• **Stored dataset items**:

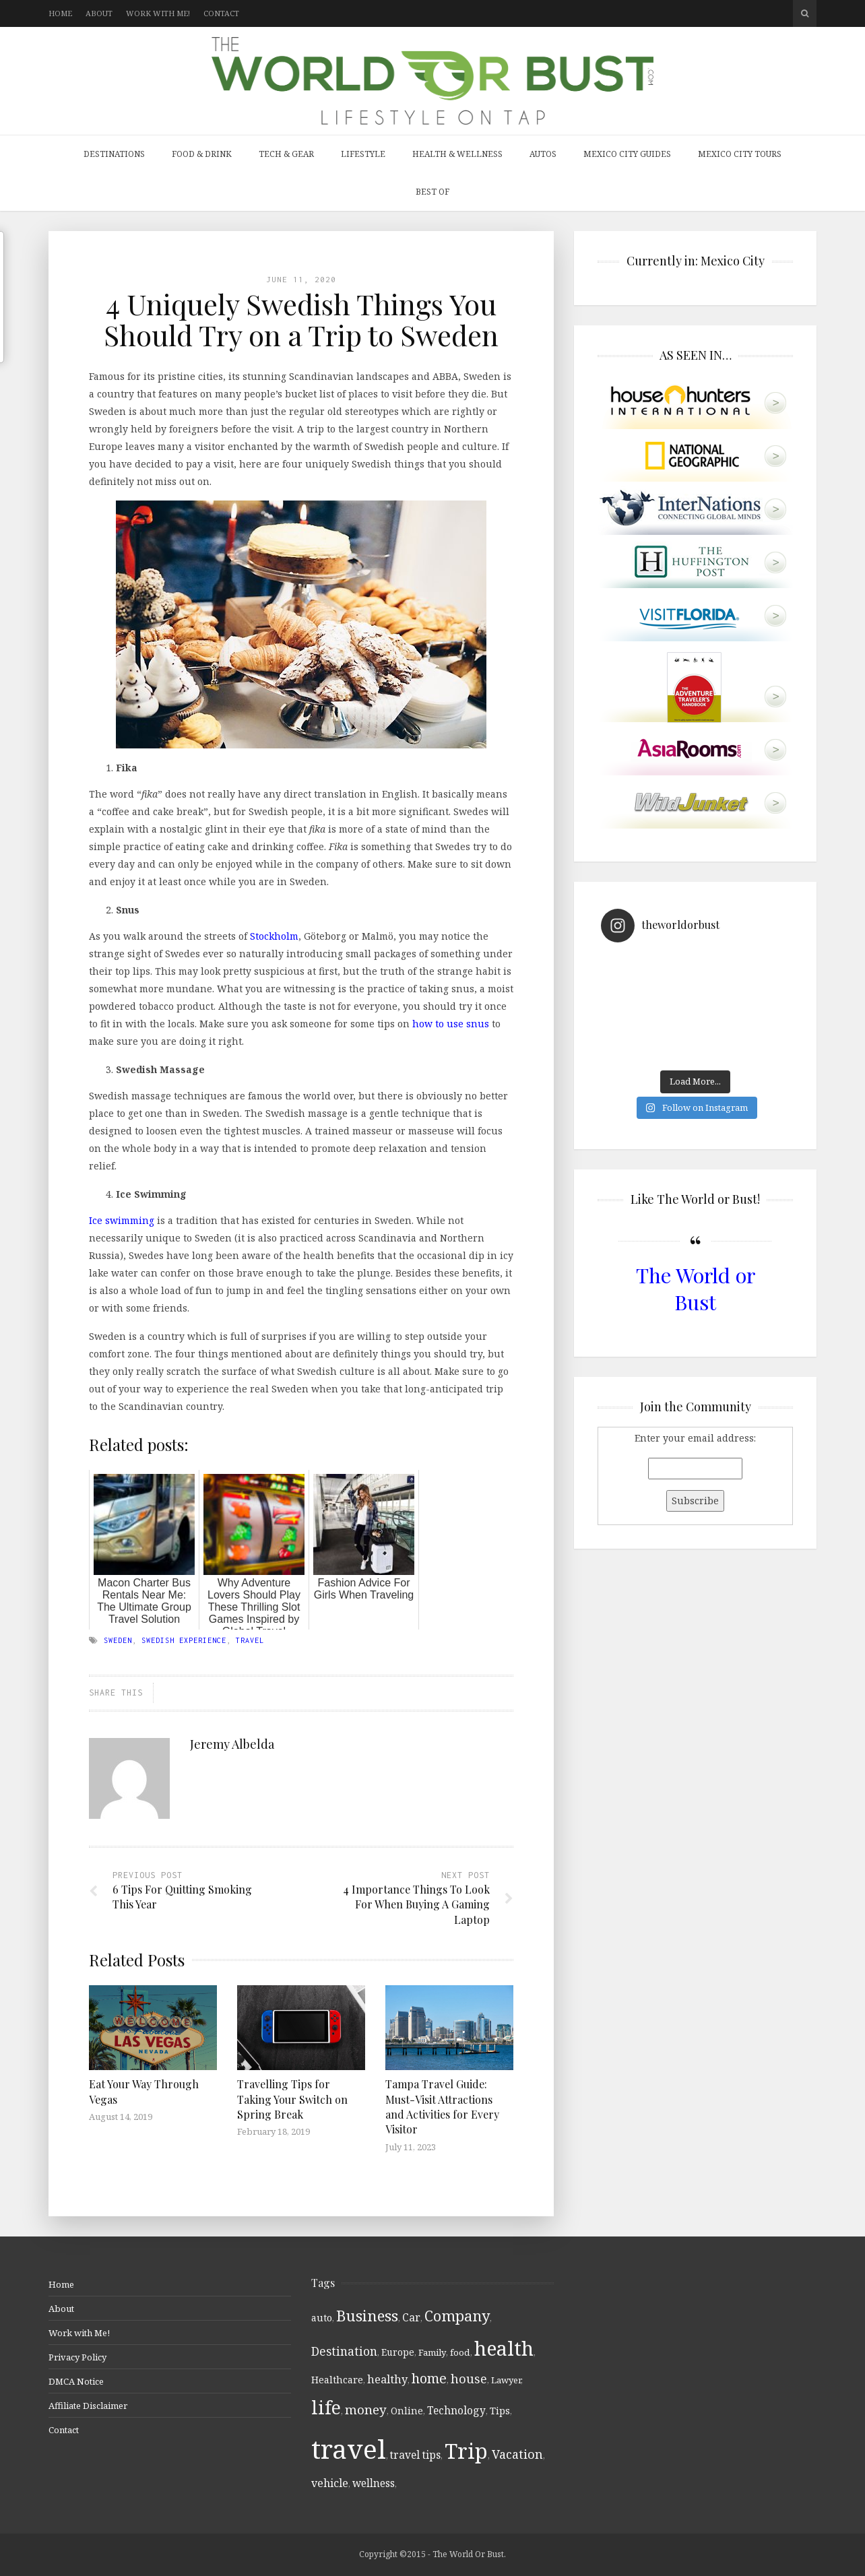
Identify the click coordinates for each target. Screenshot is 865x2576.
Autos (543, 154)
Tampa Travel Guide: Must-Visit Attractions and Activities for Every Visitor (442, 2106)
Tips (500, 2410)
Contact (221, 13)
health (504, 2348)
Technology (456, 2410)
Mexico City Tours (739, 154)
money (366, 2409)
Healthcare (337, 2379)
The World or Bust (695, 1288)
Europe (397, 2352)
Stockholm (274, 936)
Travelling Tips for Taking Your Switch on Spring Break (292, 2099)
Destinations (114, 154)
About (99, 13)
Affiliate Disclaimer (88, 2406)
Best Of (432, 191)
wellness (373, 2483)
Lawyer (506, 2380)
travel (250, 1640)
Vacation (517, 2454)
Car (411, 2317)
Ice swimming (121, 1220)
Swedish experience (183, 1640)
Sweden (118, 1640)
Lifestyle (363, 154)
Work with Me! (158, 13)
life (326, 2407)
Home (60, 13)
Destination (344, 2351)
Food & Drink (202, 154)
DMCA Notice (76, 2381)
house (469, 2379)
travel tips (415, 2454)
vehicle (329, 2483)
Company (457, 2315)
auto (321, 2317)
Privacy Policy (77, 2357)
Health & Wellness (457, 154)
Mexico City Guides (627, 154)
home (429, 2378)
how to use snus (450, 1023)
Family (432, 2352)
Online (407, 2410)
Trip (466, 2451)
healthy (387, 2379)
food (460, 2352)
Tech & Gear (286, 154)
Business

• **PROBLEM REQUIREMENTS**: Go back to the entries above and restate word for word every line from the first through the one that contains "Online (407, 2410)", leaving the pictures behind.

• **ANSWER FOR THE TASK**:
Identify the click coordinates for each target. Screenshot is 865x2576.
Autos (543, 154)
Tampa Travel Guide: Must-Visit Attractions and Activities for Every Visitor (442, 2106)
Tips (500, 2410)
Contact (221, 13)
health (504, 2348)
Technology (456, 2410)
Mexico City Tours (739, 154)
money (366, 2409)
Healthcare (337, 2379)
The World or Bust (695, 1288)
Europe (397, 2352)
Stockholm (274, 936)
Travelling Tips for Taking Your Switch on Spring Break (292, 2099)
Destinations (114, 154)
About (99, 13)
Affiliate Disclaimer (88, 2406)
Best Of (432, 191)
wellness (373, 2483)
Lawyer (506, 2380)
travel (250, 1640)
Vacation (517, 2454)
Car (411, 2317)
Ice swimming (121, 1220)
Swedish experience (183, 1640)
Sweden (118, 1640)
Lifestyle (363, 154)
Work with Me! (158, 13)
life (326, 2407)
Home (60, 13)
Destination (344, 2351)
Food & Drink (202, 154)
DMCA Notice (76, 2381)
house (469, 2379)
travel tips (415, 2454)
vehicle (329, 2483)
Company (457, 2315)
auto (321, 2317)
Privacy Policy (77, 2357)
Health & Wellness (457, 154)
Mexico City Guides (627, 154)
home (429, 2378)
how to use snus (450, 1023)
Family (432, 2352)
Online (407, 2410)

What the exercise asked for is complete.